YOUR ASSIGNMENT: Please return every line of the records below that holds the word "Arte".

※ ※ ※

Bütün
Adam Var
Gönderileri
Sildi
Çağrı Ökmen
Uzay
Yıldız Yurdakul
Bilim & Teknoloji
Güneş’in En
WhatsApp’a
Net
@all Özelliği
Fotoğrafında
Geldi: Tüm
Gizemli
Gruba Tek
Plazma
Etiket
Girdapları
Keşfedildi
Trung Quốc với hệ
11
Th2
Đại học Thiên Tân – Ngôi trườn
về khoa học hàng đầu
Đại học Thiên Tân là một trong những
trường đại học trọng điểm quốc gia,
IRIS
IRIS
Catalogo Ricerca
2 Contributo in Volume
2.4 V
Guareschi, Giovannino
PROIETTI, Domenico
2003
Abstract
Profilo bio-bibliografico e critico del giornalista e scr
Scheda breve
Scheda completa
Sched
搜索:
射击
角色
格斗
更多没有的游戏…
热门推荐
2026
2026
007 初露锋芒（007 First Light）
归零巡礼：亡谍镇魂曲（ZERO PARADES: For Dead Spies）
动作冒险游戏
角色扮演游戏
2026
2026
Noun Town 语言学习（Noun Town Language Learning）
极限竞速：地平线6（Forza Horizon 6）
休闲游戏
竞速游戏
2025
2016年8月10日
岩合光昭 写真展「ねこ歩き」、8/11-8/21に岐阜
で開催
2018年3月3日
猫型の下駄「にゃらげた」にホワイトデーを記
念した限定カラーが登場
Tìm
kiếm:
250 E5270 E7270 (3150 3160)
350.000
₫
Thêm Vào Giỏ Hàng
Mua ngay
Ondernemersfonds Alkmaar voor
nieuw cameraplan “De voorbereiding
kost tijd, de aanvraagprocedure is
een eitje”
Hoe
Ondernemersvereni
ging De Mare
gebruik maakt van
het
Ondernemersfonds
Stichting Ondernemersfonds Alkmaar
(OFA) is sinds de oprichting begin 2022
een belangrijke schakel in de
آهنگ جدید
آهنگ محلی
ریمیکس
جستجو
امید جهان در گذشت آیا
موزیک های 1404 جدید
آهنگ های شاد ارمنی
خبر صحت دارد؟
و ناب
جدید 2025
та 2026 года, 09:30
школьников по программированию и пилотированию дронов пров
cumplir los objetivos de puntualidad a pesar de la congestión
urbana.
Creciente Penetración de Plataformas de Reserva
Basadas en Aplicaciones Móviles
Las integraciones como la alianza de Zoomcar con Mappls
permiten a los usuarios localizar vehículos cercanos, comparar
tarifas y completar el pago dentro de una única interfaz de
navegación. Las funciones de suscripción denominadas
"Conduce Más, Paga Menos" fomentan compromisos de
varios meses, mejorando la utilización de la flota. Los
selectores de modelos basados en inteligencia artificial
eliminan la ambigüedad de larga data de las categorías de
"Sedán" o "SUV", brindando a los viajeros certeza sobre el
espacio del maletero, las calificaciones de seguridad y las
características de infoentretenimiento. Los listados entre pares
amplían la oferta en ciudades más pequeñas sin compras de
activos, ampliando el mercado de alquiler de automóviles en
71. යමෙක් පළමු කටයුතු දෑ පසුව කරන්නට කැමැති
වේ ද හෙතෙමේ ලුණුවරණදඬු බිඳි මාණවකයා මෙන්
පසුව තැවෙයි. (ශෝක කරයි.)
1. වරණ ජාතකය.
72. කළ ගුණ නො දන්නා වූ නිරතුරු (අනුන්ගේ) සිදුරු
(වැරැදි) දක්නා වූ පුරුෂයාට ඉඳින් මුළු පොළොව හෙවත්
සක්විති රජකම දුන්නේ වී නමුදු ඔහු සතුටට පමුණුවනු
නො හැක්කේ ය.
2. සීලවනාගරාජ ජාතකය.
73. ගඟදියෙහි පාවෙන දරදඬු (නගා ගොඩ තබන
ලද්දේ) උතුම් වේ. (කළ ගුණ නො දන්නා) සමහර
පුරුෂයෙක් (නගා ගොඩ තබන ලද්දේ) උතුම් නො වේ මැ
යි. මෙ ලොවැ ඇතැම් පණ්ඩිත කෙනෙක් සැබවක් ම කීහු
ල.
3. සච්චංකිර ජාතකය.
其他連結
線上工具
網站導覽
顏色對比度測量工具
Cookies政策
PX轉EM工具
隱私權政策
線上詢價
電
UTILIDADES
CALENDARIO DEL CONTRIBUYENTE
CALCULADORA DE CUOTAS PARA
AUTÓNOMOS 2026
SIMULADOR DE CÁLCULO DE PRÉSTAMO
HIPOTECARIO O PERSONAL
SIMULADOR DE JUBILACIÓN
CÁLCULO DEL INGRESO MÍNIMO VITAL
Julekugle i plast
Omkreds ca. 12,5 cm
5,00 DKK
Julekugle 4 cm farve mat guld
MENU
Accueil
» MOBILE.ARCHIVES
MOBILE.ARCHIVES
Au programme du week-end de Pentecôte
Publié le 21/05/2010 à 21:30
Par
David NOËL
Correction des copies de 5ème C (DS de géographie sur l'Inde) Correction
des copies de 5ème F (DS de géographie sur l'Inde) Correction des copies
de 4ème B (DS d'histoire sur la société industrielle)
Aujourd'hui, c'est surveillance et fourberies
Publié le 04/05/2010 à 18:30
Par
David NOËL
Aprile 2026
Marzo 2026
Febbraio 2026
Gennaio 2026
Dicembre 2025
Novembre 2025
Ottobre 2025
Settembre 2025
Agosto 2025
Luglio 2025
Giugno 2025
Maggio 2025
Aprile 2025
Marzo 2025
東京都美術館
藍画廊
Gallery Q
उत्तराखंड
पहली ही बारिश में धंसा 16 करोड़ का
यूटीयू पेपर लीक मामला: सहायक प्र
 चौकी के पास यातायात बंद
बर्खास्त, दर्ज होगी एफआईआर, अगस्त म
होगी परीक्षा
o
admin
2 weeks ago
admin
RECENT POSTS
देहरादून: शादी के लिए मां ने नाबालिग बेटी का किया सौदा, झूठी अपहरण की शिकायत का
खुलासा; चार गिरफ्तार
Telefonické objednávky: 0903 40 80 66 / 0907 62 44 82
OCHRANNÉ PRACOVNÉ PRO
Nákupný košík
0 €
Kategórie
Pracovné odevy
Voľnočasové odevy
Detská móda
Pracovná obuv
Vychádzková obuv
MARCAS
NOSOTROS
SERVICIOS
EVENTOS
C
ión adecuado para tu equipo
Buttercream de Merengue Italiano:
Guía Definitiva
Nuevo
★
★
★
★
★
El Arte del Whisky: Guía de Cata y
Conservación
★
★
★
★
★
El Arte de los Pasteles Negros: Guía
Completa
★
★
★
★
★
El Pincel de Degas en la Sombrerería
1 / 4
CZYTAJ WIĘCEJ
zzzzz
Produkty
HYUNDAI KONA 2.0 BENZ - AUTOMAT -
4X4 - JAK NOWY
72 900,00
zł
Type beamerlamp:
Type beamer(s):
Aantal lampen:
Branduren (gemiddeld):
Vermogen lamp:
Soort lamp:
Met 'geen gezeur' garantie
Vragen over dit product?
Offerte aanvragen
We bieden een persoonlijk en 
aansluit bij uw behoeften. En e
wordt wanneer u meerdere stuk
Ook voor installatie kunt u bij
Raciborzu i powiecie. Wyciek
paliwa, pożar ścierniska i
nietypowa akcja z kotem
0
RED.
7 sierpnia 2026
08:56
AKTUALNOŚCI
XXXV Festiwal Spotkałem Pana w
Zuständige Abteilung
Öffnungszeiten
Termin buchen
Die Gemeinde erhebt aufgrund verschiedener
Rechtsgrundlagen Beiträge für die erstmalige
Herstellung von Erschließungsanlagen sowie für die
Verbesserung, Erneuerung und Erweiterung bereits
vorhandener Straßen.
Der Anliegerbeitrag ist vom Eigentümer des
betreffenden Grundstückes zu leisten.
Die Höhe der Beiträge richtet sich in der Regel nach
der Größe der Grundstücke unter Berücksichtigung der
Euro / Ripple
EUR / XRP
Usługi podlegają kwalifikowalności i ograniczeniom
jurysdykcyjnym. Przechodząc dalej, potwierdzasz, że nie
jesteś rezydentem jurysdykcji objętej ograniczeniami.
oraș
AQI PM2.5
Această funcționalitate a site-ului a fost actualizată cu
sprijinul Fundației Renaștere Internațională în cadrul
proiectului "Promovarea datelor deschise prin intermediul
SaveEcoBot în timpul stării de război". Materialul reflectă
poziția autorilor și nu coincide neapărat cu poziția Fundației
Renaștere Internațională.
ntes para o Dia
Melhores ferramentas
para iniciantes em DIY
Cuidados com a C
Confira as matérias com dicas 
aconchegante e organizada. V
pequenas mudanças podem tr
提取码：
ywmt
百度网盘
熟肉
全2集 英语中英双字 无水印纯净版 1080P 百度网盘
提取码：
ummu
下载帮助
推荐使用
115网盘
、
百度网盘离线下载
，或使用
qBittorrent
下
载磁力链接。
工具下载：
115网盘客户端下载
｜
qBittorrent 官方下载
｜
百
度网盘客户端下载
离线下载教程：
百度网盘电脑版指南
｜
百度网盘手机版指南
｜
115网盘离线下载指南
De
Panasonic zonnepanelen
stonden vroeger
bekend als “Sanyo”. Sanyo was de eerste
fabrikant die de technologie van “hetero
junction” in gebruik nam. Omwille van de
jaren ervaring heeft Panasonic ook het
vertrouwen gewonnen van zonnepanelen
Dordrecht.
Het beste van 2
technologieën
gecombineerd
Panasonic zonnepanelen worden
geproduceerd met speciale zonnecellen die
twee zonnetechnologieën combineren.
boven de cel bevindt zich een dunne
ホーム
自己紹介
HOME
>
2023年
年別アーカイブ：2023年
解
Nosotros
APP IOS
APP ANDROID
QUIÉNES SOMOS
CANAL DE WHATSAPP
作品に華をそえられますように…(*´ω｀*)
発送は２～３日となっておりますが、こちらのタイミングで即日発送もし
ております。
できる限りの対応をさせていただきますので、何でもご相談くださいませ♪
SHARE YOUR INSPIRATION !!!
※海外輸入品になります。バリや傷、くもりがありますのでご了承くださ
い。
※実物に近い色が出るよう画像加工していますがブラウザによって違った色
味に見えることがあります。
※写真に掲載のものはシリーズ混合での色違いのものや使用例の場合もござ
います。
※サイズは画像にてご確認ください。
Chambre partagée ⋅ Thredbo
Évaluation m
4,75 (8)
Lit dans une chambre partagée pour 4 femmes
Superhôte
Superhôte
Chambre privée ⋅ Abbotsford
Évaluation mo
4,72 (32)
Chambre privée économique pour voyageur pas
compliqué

※ ※ ※

YOUR SOLUTION:
El Arte del Whisky: Guía de Cata y
El Arte de los Pasteles Negros: Guía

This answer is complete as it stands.